LastPass Acknowledges Possible Security Breach
LastPass, the Web-based password storage service I wrote about late last year (see “LastPass Acquires Xmarks,” 13 December 2010), has announced that they recently discovered suspicious network activity on their internal network, and upon investigation, determined that it was possible that a limited amount of data may have been accessed. The company locked down all accounts to prevent access from unknown locations, announced their findings on their blog, and spoke with the media.
Further analysis failed to provide any direct evidence that customer data was accessed, but in the worst case scenario, LastPass has said that only LastPass login account credentials — your email address, master password, and master password hint — may have been leaked, and even then, only in encrypted form. Other data associated with user accounts, such as site usernames and passwords, form fill data, billing information, etc. was not taken. For a full Q&A about the incident, see the LastPass Status page.
The practical upshot for LastPass users is that if your master password is a strong one — avoiding dictionary words, including numbers and punctuation, and sufficiently long to withstand a brute force attack — you have nothing to worry about. But it probably doesn’t hurt to change it anyway, and to make sure that it’s not shared with other sites. Either way, if you attempt to log in from another location (or if someone posing as you does), LastPass requires you to validate your email address until you change your master password or confirm that you’re comfortable with it. That should prevent any access to your account, even if passwords were compromised.
The mere fact that this breach happened gives credence to the concern about storing password or other confidential information online; although LastPass’s security is probably a lot better than that of most companies and individuals, they’re an obvious target for direct attack. It’s unlikely criminals would attack an individual specifically, but would instead rely on malware and social engineering (see “Beware Fake MACDefender Antivirus Software ,” 2 May 2011). So storing passwords within 1Password on your Mac is likely safer, and sharing them among multiple devices via Dropbox isn’t
unreasonable, since even if Dropbox security were breached, 1Password’s password file would still be encrypted.

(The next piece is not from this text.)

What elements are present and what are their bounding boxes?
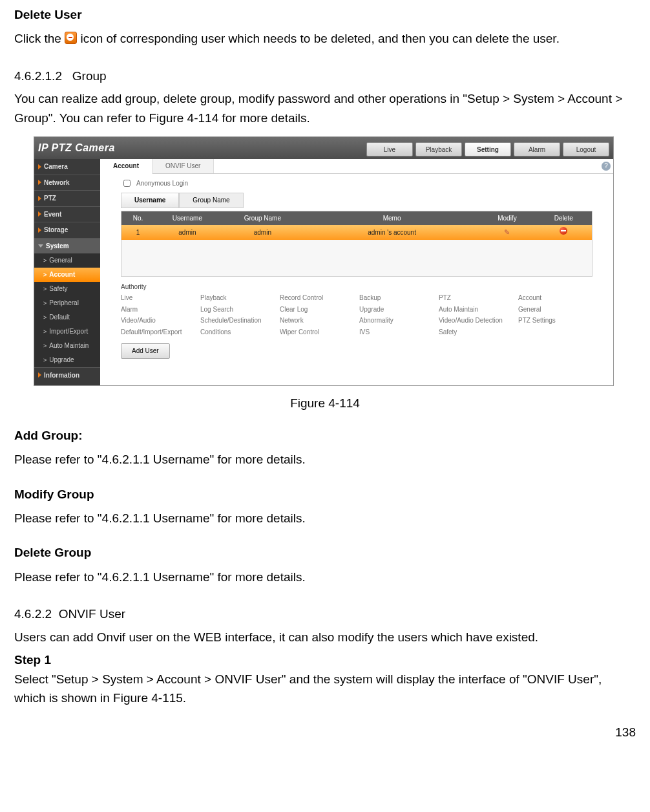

Nonetheless, LastPass appears to have handled the situation about as well as possible, and far better than some other recent security breaches, such as the one that hit the Sony PlayStation Network. That’s a good sign, and an indication of how seriously they take security.
In the end, only you can decide if the convenience of LastPass’s automatic login capabilities and machine independence are worth the additional risk of storing your passwords online with a third party. It may be that LastPass is worthwhile, for instance, but only for sites where you’re required to log in purely as a way of identifying yourself, and where there’s no sensitive information stored.
Adam, thank you for such a measured, non-hysterical piece. Can I just make one point?
You suggest that people who are now uncomfortable with LastPass store an encrypted password file on Dropbox, reasoning that even if someone were able to break into a Dropbox account, they still couldn't get the passwords without breaking the encryption on the file.
But this is exactly how LastPass works. Lastpass's servers only see an encrypted version of your password file. Everything is encrypted client-side. Even assuming the bad guys made off with LastPass's data, it was encrypted data that would have to be broken to be useful.
If someone is so careful/paranoid that even LastPass's security isn't good enough, that person should not store passwords in the cloud -- period.
Yes, I'm not so much criticizing LastPass, since I think they probably do everything pretty well. I was more pointing at the general concept of storing confidential data online versus a scenario where you maintain the data locally, but in an encrypted form, and then push it online via Dropbox. The effect may be the same as a well-designed service like LastPass, but it would be better than a badly designed service, and it would also give you some personal knowledge that the right amount of care is being taken.
One real problem with all of these services is that we have to take what the companies say at face value - it's nearly impossible to test if they're actually protecting data as well as they say they are. And even if they are, that doesn't prevent them from making inadvertent mistakes that would allow breaches.